RECORDS FOR PROCESSING
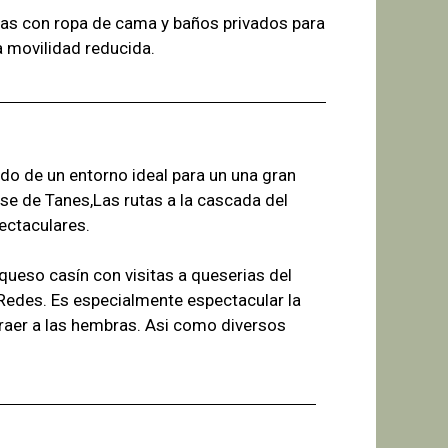
as con ropa de cama y baños
privados para
a
movilidad reducida.
ado de un entorno ideal para un una gran
se de Tanes,Las r
utas a la cascada del
ectaculares.
ueso casín con visitas a queserias del
 Redes. Es especialmente espectacular la
raer a las hembras. Asi como diversos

WORK INSTRUCTIONS
Please retype all the entries word for word, omitting the pictures.

RESULT OF THIS TASK
as con ropa de cama y baños
privados para
a
movilidad reducida.
ado de un entorno ideal para un una gran
se de Tanes,Las r
utas a la cascada del
ectaculares.
ueso casín con visitas a queserias del
 Redes. Es especialmente espectacular la
raer a las hembras. Asi como diversos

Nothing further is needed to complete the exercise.